Os dois não se abalaram. Na volta pra casa, a fita já estava na mão de Pedrito. Porém, o que era pra ser uma improvisada gravação acústica, dentro de um dos quartos da casa de Lopes, transformou-se praticamente num show de heavy metal. Homens, mulheres e crianças gritavam sem parar, depois que descobriram que poderiam gravar e ouvir, posteriormente, as suas próprias vozes no aparelho de som.

No outro dia, Pedrito e Lopes retornaram à rádio. Desta vez, já com a fita gravada. A dupla tinha certeza de que agora poderia, no mínimo, gravar uma música no estúdio. Estavam enganados. Tinha sido muito barulho por nada. Ao ouvir toda aquela gritaria registrada na fita, o diretor da rádio nem contou conversa. Dispensou imediatamente os sonhadores músicos. Por fim, com pena talvez, disse que voltaria a falar com eles por telefone. Nunca ligou. Mas um sonho não se apaga assim, quando ainda existe brilho nos olhos.

Era uma segunda-feira da primavera de 2003, quando Pedrito pediu a viola emprestada a Lopes. Estava determinado, mais uma vez. Sozinho, depois de ouvir todos os conselhos e as lendárias histórias dos amigos dele sobre os perigos de trabalhar na rua, o pequeno músico partiu para cantar e tocar viola nas praças de Luanda.

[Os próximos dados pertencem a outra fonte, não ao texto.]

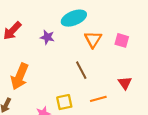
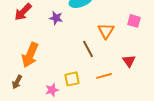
orange triangle: (93, 39) -> (106, 31), moved
pink square: (122, 40) -> (134, 21), moved

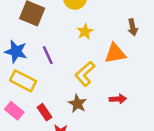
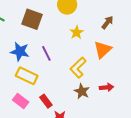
brown arrow: (133, 27) -> (107, 22), moved, turned -128
orange triangle: (115, 53) -> (103, 50), turned -30
brown star: (77, 104) -> (82, 91), moved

No primeiro dia, as pessoas paravam simplesmente para rir da cara de Pedrito. Para elas, era engraçado ouvir um garoto daquele tamanho, completamente envergonhado, cantando as músicas num português bem enrolado. Resultado no fim da tarde: 10 Kwanzas. No dia seguinte, Pedrito voltou à praça. Não tinha mais tanta vergonha. As pestanas ficaram mais firmes, a voz mais audível e a gorjeta maior. Ao chegar em casa, Lopes viu 1.600 Kwanzas em cima da mesa. O valor corresponde hoje a 20 dólares. Sem crer no que via, Lopes perguntou se Pedrito havia roubado aquele dinheiro. O assustado garoto levou ainda alguns minutos para jurar que havia tirado as notas das pessoas, sim. Mas apenas com as suas músicas. A partir dali, Lopes era companhia certa nos shows ao ar livre de Pedrito.